Supplied information START
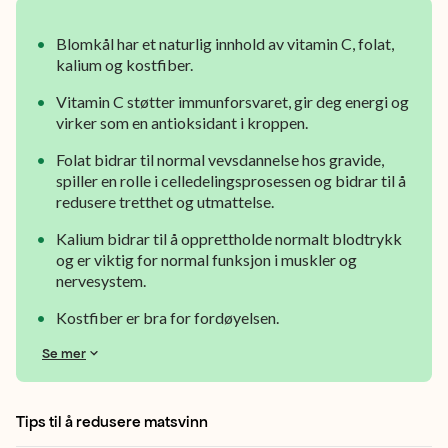
Blomkål har et naturlig innhold av vitamin C, folat,
kalium og kostfiber.
Vitamin C støtter immunforsvaret, gir deg energi og
virker som en antioksidant i kroppen.
Folat bidrar til normal vevsdannelse hos gravide,
spiller en rolle i celledelingsprosessen og bidrar til å
redusere tretthet og utmattelse.
Kalium bidrar til å opprettholde normalt blodtrykk
og er viktig for normal funksjon i muskler og
nervesystem.
Kostfiber er bra for fordøyelsen.
Se mer
Tips til å redusere matsvinn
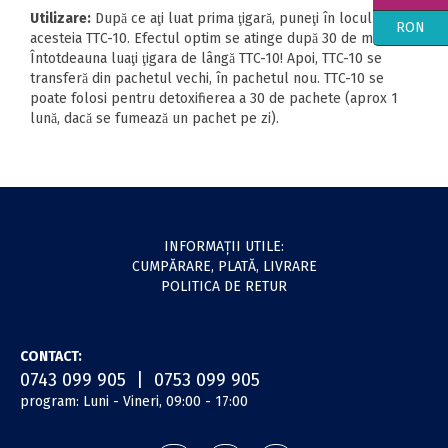
Utilizare:
După ce aţi luat prima ţigară, puneţi în locul
RON
acesteia TTC-10. Efectul optim se atinge după 30 de minute.
Întotdeauna luaţi ţigara de lângă TTC-10! Apoi, TTC-10 se
transferă din pachetul vechi, în pachetul nou. TTC-10 se
poate folosi pentru detoxifierea a 30 de pachete (aprox 1
lună, dacă se fumează un pachet pe zi).
INFORMAŢII UTILE:
CUMPĂRARE, PLATĂ, LIVRARE
POLITICA DE RETUR
CONTACT:
0743 099 905 | 0753 099 905
program: Luni - Vineri, 09:00 - 17:00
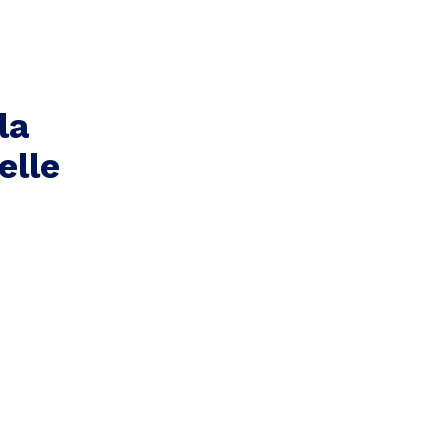
la
elle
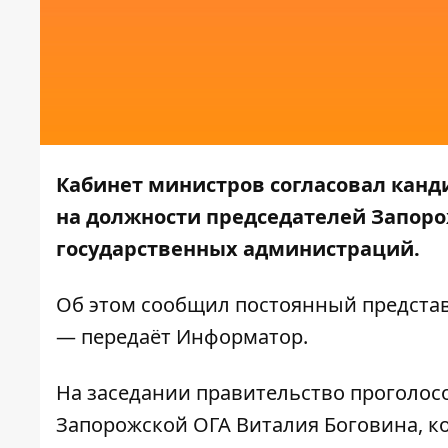
Кабинет министров согласовал канд
на должности председателей Запор
государственных администраций.
Об этом
сообщил
постоянный представ
— передаёт
Информатор
.
На заседании правительство проголос
Запорожской ОГА Виталия Боговина, к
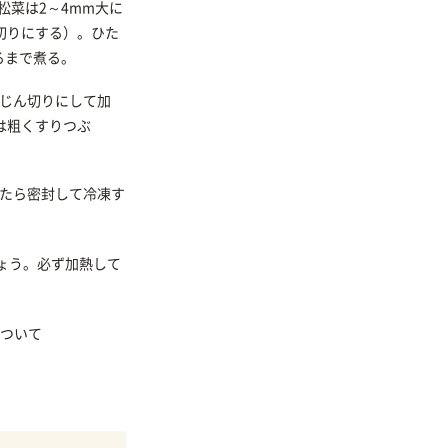
松菜は2～4mm大に
切りにする）。ひた
るまで煮る。
みじん切りにして加
は粗くすりつぶ
めたら密封して冷凍す
ょう。必ず加熱して
ついて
Supplied information END
Each line carrying the string "igara" should be copied out from the entries.

După ce aţi luat prima ţigară, puneţi în locul
Întotdeauna luaţi ţigara de lângă TTC-10! Apoi, TTC-10 se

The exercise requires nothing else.